AIM OF THE TASK: Take from the records below each line that holds "соединитель".

++++ MATERIAL SUPPLIED

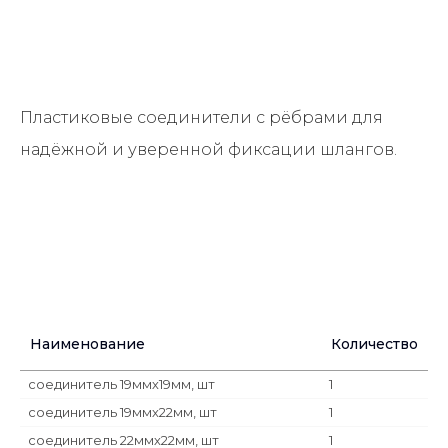
Пластиковые соединители с рёбрами для
надёжной и уверенной фиксации шлангов.
Наименование
Количество
соединитель 19ммх19мм, шт
1
соединитель 19ммх22мм, шт
1
соединитель 22ммх22мм, шт
1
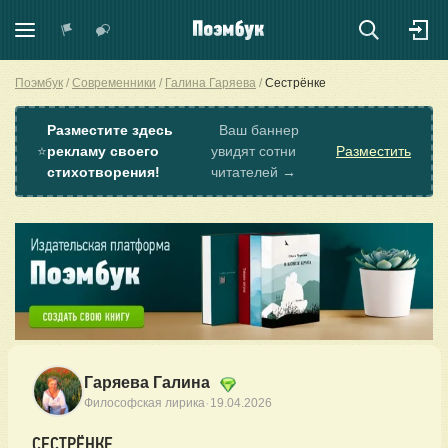
Поэмбук
Современники
Галина Гаряева
Сестрёнке
Разместите здесь
Ваш баннер
⭐
рекламу своего
увидят сотни
Разместить
стихотворения!
читателей →
Гаряева Галина
·
Философская лирика
19.04.2026
СЕСТРЁНКЕ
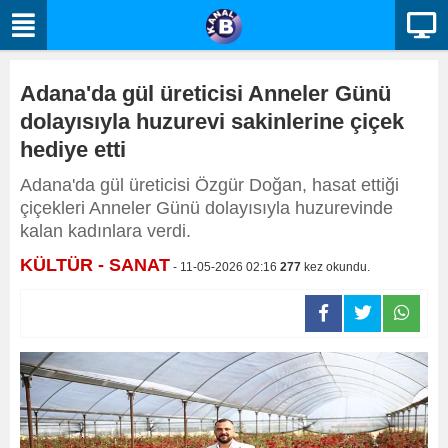
Adana'da gül üreticisi Anneler Günü
dolayısıyla huzurevi sakinlerine çiçek
hediye etti
Adana'da gül üreticisi Özgür Doğan, hasat ettiği
çiçekleri Anneler Günü dolayısıyla huzurevinde
kalan kadınlara verdi.
KÜLTÜR - SANAT
- 11-05-2026 02:16
277
kez okundu.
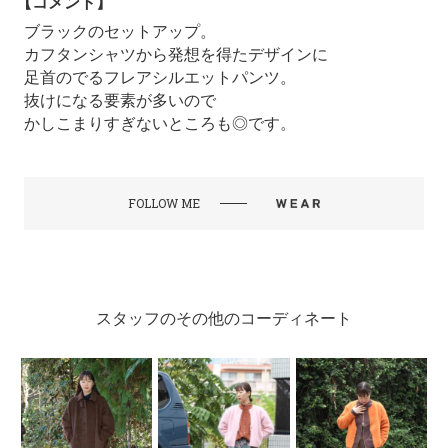
【コメント】
ブラックのセットアップ。
カフタンシャツから発想を得たデザインに
足首のでるフレアシルエットパンツ。
抜けになる要素が多いので
かしこまりすぎないところも◎です。
FOLLOW ME
スタッフのその他のコーディネート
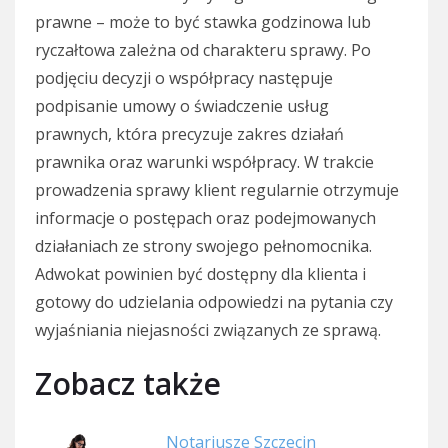
prawne – może to być stawka godzinowa lub
ryczałtowa zależna od charakteru sprawy. Po
podjęciu decyzji o współpracy następuje
podpisanie umowy o świadczenie usług
prawnych, która precyzuje zakres działań
prawnika oraz warunki współpracy. W trakcie
prowadzenia sprawy klient regularnie otrzymuje
informacje o postępach oraz podejmowanych
działaniach ze strony swojego pełnomocnika.
Adwokat powinien być dostępny dla klienta i
gotowy do udzielania odpowiedzi na pytania czy
wyjaśniania niejasności związanych ze sprawą.
Zobacz także
Notariusze Szczecin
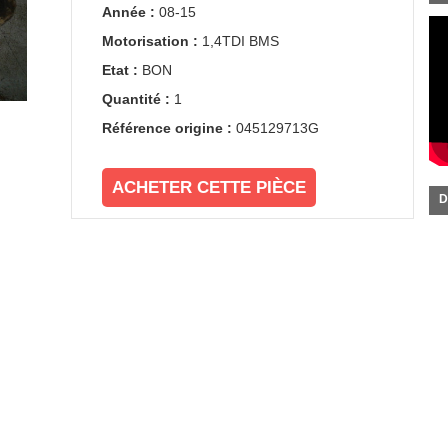
Année :
08-15
Motorisation :
1,4TDI BMS
Etat :
BON
Quantité :
1
Référence origine :
045129713G
ACHETER CETTE PIÈCE
D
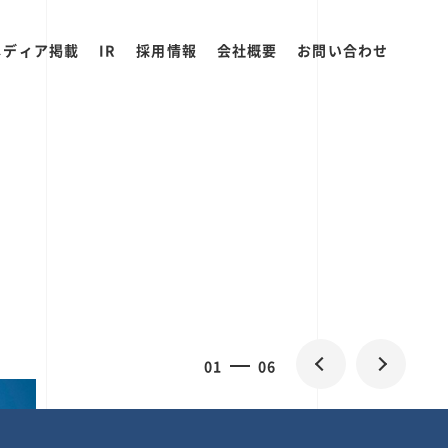
メディア掲載
IR
採用情報
会社概要
お問い合わせ
0
1
06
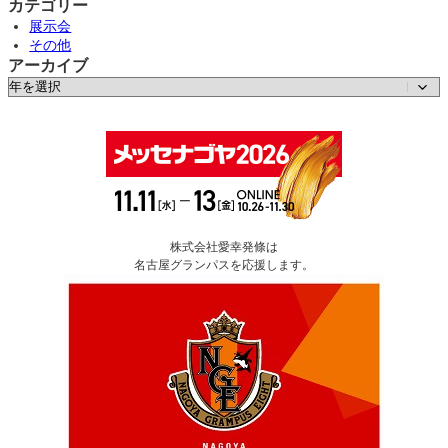
カテゴリー
展示会
その他
アーカイブ
ア
ー
カ
イ
ブ
株式会社愛幸発條は
名古屋グランパスを応援します。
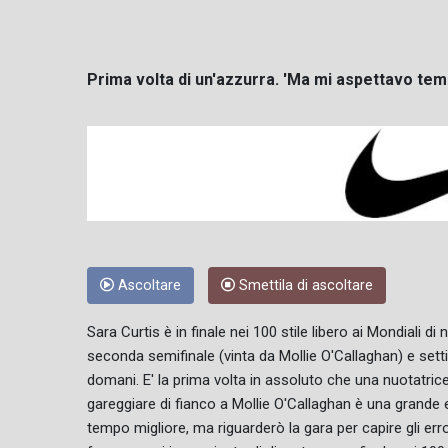
Prima volta di un'azzurra. 'Ma mi aspettavo tem
Ascoltare
Smettila di ascoltare
Sara Curtis è in finale nei 100 stile libero ai Mondiali d
seconda semifinale (vinta da Mollie O'Callaghan) e set
domani. E' la prima volta in assoluto che una nuotatrice
gareggiare di fianco a Mollie O'Callaghan è una grande
tempo migliore, ma riguarderò la gara per capire gli erro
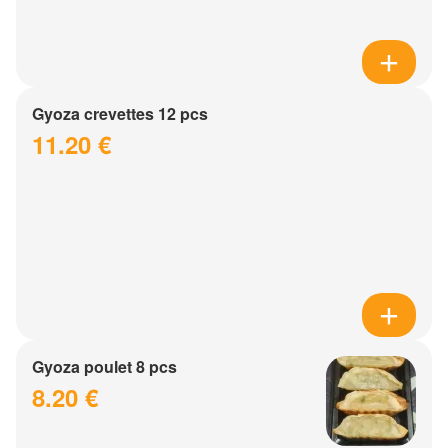
Gyoza crevettes 12 pcs
11.20 €
Gyoza poulet 8 pcs
8.20 €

++++++++

SOLUTION BELOW:
соединитель 19ммх19мм, шт
соединитель 19ммх22мм, шт
соединитель 22ммх22мм, шт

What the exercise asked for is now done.